VIENNA (Reuters) - Glaciers and mountain snow are melting earlier in the year than usual, meaning the water has already gone when millions of people need it during the summer when rainfall is lower, scientists warned on Monday.
“This is just a time bomb,” said hydrologist Carmen de Jong at a meeting of geoscientists in Vienna.
Those areas most at risk from a lack of water for drinking and agriculture include parts of the Middle East, southern Africa, the United States, South America and the Mediterranean.
Rising global temperatures mean the melt water is occurring earlier and faster in the year and the mountains may no longer be able to provide a vital stop gap.

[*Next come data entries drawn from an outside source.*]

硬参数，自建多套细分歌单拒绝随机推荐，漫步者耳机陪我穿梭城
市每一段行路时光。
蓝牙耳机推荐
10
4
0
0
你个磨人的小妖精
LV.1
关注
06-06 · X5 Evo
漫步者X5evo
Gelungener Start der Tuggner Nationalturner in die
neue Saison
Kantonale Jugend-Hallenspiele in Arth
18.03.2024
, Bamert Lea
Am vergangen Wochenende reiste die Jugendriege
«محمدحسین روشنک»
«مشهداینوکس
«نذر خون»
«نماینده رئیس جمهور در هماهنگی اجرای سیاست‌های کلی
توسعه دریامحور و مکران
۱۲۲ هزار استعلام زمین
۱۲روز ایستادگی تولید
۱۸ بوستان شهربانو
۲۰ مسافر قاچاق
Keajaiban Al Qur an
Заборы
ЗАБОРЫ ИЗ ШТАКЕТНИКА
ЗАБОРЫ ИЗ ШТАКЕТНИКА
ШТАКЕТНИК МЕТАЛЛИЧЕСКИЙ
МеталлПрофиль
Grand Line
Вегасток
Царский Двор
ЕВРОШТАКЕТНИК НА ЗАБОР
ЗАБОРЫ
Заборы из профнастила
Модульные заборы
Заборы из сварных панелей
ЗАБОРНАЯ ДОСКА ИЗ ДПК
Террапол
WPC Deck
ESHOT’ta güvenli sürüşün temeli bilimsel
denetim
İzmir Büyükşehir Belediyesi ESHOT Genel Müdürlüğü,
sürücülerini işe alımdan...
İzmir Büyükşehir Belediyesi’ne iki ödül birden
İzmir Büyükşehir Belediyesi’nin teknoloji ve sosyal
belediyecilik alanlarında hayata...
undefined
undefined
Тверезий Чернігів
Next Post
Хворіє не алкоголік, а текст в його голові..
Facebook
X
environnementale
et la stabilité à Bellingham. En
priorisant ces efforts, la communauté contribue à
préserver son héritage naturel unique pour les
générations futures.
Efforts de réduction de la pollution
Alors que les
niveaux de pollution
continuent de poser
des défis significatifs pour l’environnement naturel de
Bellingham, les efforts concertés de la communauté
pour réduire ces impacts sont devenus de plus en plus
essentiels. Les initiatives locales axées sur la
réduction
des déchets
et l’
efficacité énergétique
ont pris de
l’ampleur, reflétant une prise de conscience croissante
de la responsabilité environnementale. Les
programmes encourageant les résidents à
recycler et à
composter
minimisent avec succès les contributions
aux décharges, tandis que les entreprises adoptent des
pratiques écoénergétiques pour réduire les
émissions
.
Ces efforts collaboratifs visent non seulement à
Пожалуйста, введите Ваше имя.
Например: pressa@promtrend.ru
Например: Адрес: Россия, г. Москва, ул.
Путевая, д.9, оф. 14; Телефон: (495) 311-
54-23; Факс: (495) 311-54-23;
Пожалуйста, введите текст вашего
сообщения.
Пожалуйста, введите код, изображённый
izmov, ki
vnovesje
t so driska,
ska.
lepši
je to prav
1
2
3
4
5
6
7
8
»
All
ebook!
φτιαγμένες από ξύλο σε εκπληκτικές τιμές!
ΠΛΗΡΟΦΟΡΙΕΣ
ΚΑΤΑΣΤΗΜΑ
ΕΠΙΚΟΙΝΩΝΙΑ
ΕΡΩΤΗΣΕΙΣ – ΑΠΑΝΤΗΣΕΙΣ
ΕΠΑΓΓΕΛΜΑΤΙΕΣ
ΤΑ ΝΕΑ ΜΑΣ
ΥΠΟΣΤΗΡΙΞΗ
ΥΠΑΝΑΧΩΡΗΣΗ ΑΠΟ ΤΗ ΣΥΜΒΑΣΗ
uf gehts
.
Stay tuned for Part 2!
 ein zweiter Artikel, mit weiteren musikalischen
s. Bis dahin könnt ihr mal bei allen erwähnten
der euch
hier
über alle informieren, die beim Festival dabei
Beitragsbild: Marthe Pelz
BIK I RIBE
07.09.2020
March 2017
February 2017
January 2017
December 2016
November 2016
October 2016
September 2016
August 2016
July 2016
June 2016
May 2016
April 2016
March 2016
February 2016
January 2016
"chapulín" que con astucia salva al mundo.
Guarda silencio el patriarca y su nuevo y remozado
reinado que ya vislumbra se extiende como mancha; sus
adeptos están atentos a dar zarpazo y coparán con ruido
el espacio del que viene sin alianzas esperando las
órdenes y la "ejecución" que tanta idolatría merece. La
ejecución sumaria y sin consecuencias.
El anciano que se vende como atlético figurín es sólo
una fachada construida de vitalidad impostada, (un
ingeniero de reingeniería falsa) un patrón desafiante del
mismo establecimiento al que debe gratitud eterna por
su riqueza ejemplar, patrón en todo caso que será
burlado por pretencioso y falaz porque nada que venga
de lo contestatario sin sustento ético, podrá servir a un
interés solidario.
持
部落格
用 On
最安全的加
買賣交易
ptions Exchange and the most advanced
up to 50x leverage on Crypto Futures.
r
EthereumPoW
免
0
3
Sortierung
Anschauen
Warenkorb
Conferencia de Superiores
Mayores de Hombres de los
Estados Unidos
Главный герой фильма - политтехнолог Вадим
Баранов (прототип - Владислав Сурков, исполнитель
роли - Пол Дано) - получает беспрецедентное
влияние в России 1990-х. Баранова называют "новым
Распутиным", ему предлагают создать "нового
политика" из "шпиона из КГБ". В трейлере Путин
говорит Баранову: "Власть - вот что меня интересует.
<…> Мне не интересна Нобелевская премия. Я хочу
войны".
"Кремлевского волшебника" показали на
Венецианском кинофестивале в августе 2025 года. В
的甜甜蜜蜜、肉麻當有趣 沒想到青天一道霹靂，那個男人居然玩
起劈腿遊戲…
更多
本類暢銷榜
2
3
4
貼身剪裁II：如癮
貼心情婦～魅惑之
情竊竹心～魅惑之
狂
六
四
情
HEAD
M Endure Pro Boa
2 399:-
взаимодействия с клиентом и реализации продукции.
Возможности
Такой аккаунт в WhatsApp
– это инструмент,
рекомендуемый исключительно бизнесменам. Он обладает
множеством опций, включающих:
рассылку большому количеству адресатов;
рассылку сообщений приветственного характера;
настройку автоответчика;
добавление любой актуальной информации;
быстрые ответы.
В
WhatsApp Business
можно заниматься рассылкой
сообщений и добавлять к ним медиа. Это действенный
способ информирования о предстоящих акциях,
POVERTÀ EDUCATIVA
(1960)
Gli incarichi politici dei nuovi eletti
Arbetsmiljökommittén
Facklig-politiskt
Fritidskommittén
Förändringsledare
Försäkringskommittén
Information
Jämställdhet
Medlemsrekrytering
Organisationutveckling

“In some areas where the glaciers are small they could be gone in 30 or 50 years time and a very reliable source of water, especially for the summer months, may be gone.”
De Jong was referring to parts of the Mediterranean where her research is focused but she said this threat also applies to the entire Alps region and other global mountain sources.
Daniel Viviroli, from the University of Berne, believes nearly 40 percent of mountainous regions could be at risk, as they provide water to populations which cannot get it elsewhere.
He says the earth’s sub-tropic zones, which are home to 70 percent of the world’s population, are the most vulnerable.
And with the global population expected to expand rapidly, there may not always be enough water to drink, let alone to water crops, which use about 70 percent of melt-water.
In Afghanistan, home to some 3,500 of the world’s glaciers, the effects of global warming are already being felt in the Hindu Kush said U.S. Geological Survey researcher Bruce Molnia.
“Glaciers are getting smaller and smaller,” he said adding that this was leading to more frequent flooding.
In some valleys snow has completely disappeared during months when it usually blankets the mountains and many basins have drained, Molnia said.
“And what I am talking about here is adaptable to almost every one of the Himalayan countries that’s dependent on glacier-melted water,” he said.
It has also been difficult to collect data in the region with scientists preferring to rely on satellite imagery rather risk fieldwork in the Taliban-occupied mountains.
De Jong points out that because only a handful of scientists study the hydrology of mountains, what they don’t know about them could be just as concerning as what they do.
“Mountains are seen as having water all the time and everywhere so people think they can take it all the time,” she said.
“But mountains are black boxes in the scientific sense, there is so much data missing for our models. We don’t quite know what is going on.”